EXERCISE PROMPT
Nothing but a number should be given: how many lines of the records include "wieloprzewoźnikowych"?

Extracted page text data

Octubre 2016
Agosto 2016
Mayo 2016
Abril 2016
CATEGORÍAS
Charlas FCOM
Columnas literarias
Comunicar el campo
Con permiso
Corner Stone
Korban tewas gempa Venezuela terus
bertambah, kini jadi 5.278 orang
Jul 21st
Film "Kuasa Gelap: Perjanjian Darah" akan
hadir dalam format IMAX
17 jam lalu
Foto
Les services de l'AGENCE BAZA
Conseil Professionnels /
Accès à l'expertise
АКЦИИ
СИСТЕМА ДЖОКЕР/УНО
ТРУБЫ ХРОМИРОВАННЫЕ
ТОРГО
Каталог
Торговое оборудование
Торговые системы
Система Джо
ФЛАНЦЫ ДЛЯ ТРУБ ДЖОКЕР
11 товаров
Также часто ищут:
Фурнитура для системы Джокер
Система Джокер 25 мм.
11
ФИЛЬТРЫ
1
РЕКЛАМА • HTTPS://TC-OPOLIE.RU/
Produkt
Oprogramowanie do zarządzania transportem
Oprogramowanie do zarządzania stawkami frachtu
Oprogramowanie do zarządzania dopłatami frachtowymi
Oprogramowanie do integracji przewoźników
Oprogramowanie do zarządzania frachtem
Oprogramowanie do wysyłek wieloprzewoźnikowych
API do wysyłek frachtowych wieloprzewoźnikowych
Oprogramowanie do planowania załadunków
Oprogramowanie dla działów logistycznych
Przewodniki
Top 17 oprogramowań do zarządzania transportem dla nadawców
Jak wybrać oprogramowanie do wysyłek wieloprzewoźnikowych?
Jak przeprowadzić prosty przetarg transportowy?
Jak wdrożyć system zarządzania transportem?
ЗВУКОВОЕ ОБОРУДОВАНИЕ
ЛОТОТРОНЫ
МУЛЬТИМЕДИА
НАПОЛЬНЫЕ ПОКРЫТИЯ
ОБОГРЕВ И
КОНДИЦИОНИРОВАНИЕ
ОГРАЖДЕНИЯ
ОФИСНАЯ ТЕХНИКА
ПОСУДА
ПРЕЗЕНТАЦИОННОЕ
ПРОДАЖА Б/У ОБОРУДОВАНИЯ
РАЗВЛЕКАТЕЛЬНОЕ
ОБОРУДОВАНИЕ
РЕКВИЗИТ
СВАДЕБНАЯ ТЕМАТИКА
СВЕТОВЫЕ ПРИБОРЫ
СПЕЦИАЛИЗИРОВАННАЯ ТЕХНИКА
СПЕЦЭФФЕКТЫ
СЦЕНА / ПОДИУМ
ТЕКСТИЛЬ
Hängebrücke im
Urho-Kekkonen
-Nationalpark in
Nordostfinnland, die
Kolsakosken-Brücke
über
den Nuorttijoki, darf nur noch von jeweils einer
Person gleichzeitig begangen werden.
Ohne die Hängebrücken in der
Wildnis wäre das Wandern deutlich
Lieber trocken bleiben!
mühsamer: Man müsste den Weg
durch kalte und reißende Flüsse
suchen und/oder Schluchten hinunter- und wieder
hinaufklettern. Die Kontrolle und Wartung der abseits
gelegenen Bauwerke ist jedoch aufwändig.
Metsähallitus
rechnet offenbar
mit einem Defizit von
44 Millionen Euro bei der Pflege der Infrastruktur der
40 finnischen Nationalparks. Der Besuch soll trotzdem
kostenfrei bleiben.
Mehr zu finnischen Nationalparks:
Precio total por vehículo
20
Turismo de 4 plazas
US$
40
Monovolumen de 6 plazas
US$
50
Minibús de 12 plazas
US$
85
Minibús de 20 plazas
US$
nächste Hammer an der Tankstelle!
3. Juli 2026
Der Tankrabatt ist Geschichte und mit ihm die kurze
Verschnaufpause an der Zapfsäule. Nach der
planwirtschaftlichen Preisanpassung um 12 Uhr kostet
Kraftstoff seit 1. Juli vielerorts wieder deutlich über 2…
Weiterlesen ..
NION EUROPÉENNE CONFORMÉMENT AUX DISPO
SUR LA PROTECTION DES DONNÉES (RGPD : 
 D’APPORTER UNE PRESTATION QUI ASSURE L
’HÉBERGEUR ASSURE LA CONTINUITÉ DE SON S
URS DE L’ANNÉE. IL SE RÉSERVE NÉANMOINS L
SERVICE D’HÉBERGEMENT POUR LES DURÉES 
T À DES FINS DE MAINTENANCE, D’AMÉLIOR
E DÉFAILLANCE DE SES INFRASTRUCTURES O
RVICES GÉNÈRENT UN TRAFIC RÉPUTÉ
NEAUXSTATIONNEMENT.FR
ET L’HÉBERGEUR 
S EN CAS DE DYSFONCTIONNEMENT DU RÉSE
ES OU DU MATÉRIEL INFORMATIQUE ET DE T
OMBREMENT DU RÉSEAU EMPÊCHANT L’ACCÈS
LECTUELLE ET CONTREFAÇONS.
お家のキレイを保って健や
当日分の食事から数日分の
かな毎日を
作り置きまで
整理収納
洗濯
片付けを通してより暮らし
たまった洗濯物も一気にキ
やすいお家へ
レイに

SOLUTION
3